Newsmax spoke to Rep. Ron DeSantis, who is the lone Republican to officially declare his candidacy for the seat, and to two other Republicans now seriously considering a run: Rep. Jeff Miller and former State Attorney General Bill McCollum.
In explaining to Newsmax why he's leaving a safe House seat to seek the GOP Senate nomination, DeSantis said it's "because I'm worried this generation will not have as much opportunity as the last generation. I want to help the 2016 Republican presidential nominee, whoever that is, get our country back on track."
DeSantis made it clear that national security will be "on the front burner of issues in the Senate race. The rise of ISIS and the possibility of Iran having a nuclear bomb guarantee this is so." DeSantis, who also favors a harder line in dealing with Vladimir Putin on Ukraine, said he looks forward to working with Sen. Tom Cotton, R-Arkansas, in the Senate to thwart any agreement that might raise the odds of Iran acquiring nuclear weapons.
After a lightning career that saw him become captain of the Yale baseball team, graduate from Harvard Law School, and serve in the U.S. Navy (where he was awarded the Bronze Star and the Iraq Campaign Medal), DeSantis won his first-ever race for office in 2012 by taking the newly carved 6th District in the Sunshine State. In so doing, the fledgling candidate raised more than $1.1 million and defeated five other Republicans in the primary.
DeSantis, 36, is the clear favorite of national conservatives in the GOP primary. Within 24 hours of his official announcement, the Club for Growth and Senate Conservatives Fund weighed in for him. In addition, former United Nations Ambassador John Bolton strongly endorsed DeSantis and will back him with his new super PAC.
Asked about any differences he would highlight between himself and fellow GOP Rep. Miller, DeSantis simply replied: "Jeff’s a friend of mine."
"And I'd say the same about Ron — he's a good friend," Miller told us, days after completing a swing through South Florida "and listening to voters."
Having succeeded former GOP Rep. and current MSNBC host Joe Scarborough in 2001, Miller, 55, is now chairman of the House Veterans Affairs Committee. Like DeSantis, he is motivated by "the threat of ISIS and the need for a strong national defense." But he added: "There's a boot on our throat that's holding us back from a real economic recovery. I'd like to see that changed."

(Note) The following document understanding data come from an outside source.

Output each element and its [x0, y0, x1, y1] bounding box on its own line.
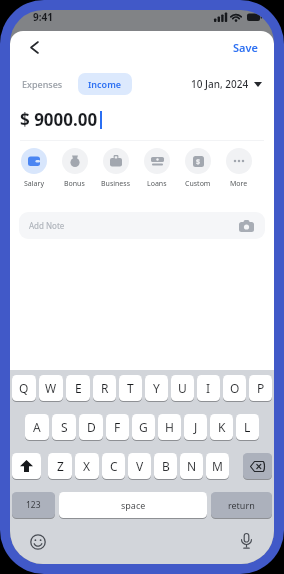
- staticText: W: [45, 380, 57, 396]
- button[interactable]: V: [128, 453, 151, 480]
- staticText: Salary: [24, 179, 44, 189]
- staticText: $ 9000.00: [20, 108, 98, 131]
- button[interactable]: M: [206, 453, 229, 480]
- button[interactable]: Loans: [136, 148, 177, 189]
- button[interactable]: A: [25, 414, 49, 441]
- button[interactable]: [30, 534, 46, 550]
- staticText: Y: [153, 380, 160, 396]
- staticText: $: [196, 157, 201, 167]
- staticText: 9:41: [33, 10, 53, 24]
- staticText: K: [218, 419, 226, 435]
- staticText: J: [194, 419, 198, 435]
- staticText: Save: [233, 40, 258, 55]
- button[interactable]: return: [211, 492, 272, 519]
- staticText: L: [244, 419, 251, 435]
- button[interactable]: G: [132, 414, 155, 441]
- button[interactable]: H: [158, 414, 181, 441]
- button[interactable]: D: [79, 414, 103, 441]
- button[interactable]: C: [102, 453, 125, 480]
- staticText: I: [206, 380, 211, 396]
- staticText: 123: [26, 499, 41, 511]
- staticText: Bonus: [64, 179, 85, 189]
- button[interactable]: [26, 39, 42, 55]
- button[interactable]: B: [154, 453, 177, 480]
- staticText: space: [121, 499, 146, 511]
- staticText: Custom: [185, 179, 211, 189]
- button[interactable]: 123: [12, 492, 55, 519]
- button[interactable]: L: [236, 414, 259, 441]
- button[interactable]: Save: [233, 40, 258, 55]
- staticText: F: [114, 419, 121, 435]
- staticText: S: [61, 419, 68, 435]
- staticText: P: [257, 380, 265, 396]
- button[interactable]: [12, 453, 41, 480]
- staticText: N: [187, 458, 197, 474]
- staticText: V: [136, 458, 144, 474]
- staticText: T: [127, 380, 134, 396]
- staticText: U: [178, 380, 187, 396]
- button[interactable]: W: [39, 375, 63, 402]
- button[interactable]: U: [171, 375, 194, 402]
- staticText: C: [110, 458, 118, 474]
- staticText: X: [83, 458, 91, 474]
- button[interactable]: Business: [95, 148, 136, 189]
- staticText: Expenses: [22, 78, 63, 90]
- button[interactable]: 10 Jan, 2024: [191, 77, 262, 91]
- button[interactable]: [240, 533, 253, 550]
- staticText: G: [139, 419, 148, 435]
- button[interactable]: Income: [78, 73, 132, 95]
- button[interactable]: Bonus: [54, 148, 95, 189]
- button[interactable]: Y: [145, 375, 168, 402]
- button[interactable]: Add Note: [19, 212, 265, 239]
- button[interactable]: Salary: [13, 148, 54, 189]
- staticText: Business: [101, 179, 131, 189]
- button[interactable]: R: [93, 375, 116, 402]
- button[interactable]: $: [177, 148, 218, 189]
- button[interactable]: [243, 453, 272, 480]
- button[interactable]: Expenses: [22, 74, 63, 94]
- staticText: B: [162, 458, 170, 474]
- button[interactable]: space: [59, 492, 207, 519]
- staticText: E: [75, 380, 82, 396]
- button[interactable]: P: [249, 375, 272, 402]
- staticText: Z: [57, 458, 64, 474]
- button[interactable]: E: [66, 375, 90, 402]
- staticText: 10 Jan, 2024: [191, 77, 249, 91]
- button[interactable]: J: [184, 414, 207, 441]
- staticText: Add Note: [29, 220, 65, 231]
- staticText: return: [228, 499, 255, 511]
- staticText: O: [230, 380, 240, 396]
- button[interactable]: More: [218, 148, 259, 189]
- staticText: D: [87, 419, 96, 435]
- button[interactable]: Q: [12, 375, 36, 402]
- button[interactable]: K: [210, 414, 233, 441]
- staticText: Q: [19, 380, 29, 396]
- button[interactable]: O: [223, 375, 246, 402]
- staticText: R: [101, 380, 109, 396]
- button[interactable]: T: [119, 375, 142, 402]
- button[interactable]: I: [197, 375, 220, 402]
- button[interactable]: F: [106, 414, 129, 441]
- staticText: More: [230, 179, 248, 189]
- staticText: H: [165, 419, 174, 435]
- staticText: M: [212, 458, 223, 474]
- button[interactable]: Z: [48, 453, 72, 480]
- staticText: Loans: [147, 179, 167, 189]
- button[interactable]: N: [180, 453, 203, 480]
- button[interactable]: X: [75, 453, 99, 480]
- button[interactable]: S: [52, 414, 76, 441]
- staticText: A: [33, 419, 41, 435]
- staticText: Income: [88, 78, 122, 90]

Miller said he is "certainly exploring the [Senate] race. I haven't been planning to do this my entire career, but I will run, as I always have, based on what I can do in office. Right now, on a scale to one to 10 [for running], I'm about a five.”
Miller backers point out their man comes from the Florida Panhandle, which provides a sizable chunk of votes in the Republican primary.
Also mentioned is Bill McCollum, former 20-year U.S. representative and two-term state attorney general. McCollum lost a U.S. Senate race in 2000, a Senate primary in 2004, and a primary for governor in 2010.
"But Bill remains well-known and well-liked and I've urged him to make the race," Gary Lee, Republican state committeeman from Lee County, told Newsmax. "He's our best bet to keep the seat."
McCollum, 70, confirmed that "I am seriously looking at the Senate race and talking to people about it." He recalled how as a House member, he particularly focused on the issues of immigration and "peace through strength."
He told Newsmax: "I was leading on those issues in the 1980s, and I won't be afraid to lead on them if I become a candidate."
Aside from McCollum, the only other candidate mentioned for the Republican nod who has run for statewide office is Lt. Gov. Carlos Lopez-Cantera. Elected to his present office last fall, Lopez-Cantera said Saturday he was "strongly considering" a Senate bid.
The state's second-highest elected official comes from the Miami-Dade area, which is growing in population but has a much smaller number of registered Republicans than Miller's Panhandle or McCollum's Orlando. But fans of Lopez-Cantera point out that the lieutenant governor is one of Rubio's closest friends, was on stage with the popular senator when he declared for president, and can count on help from Rubio's political team should he decide to run in 2016.
On the Democratic side, two-term Rep. Patrick Murphy, a self-styled "Bill Clinton Democrat" and son of a multimillionaire developer, is the strong favorite for the nomination in the August primary.
But most Florida Republicans make little secret of their hope that their eventual Senate nominee faces Rep. Alan Grayson. "Please God, let Grayson be the Democratic nominee," deadpanned one veteran GOP consultant. Grayson is considered one of the most outspoken, and political enemies say obnoxious, liberal Democrats in Congress. He has yet to declare his intentions.
John Gizzi is chief political columnist and White House correspondent for Newsmax.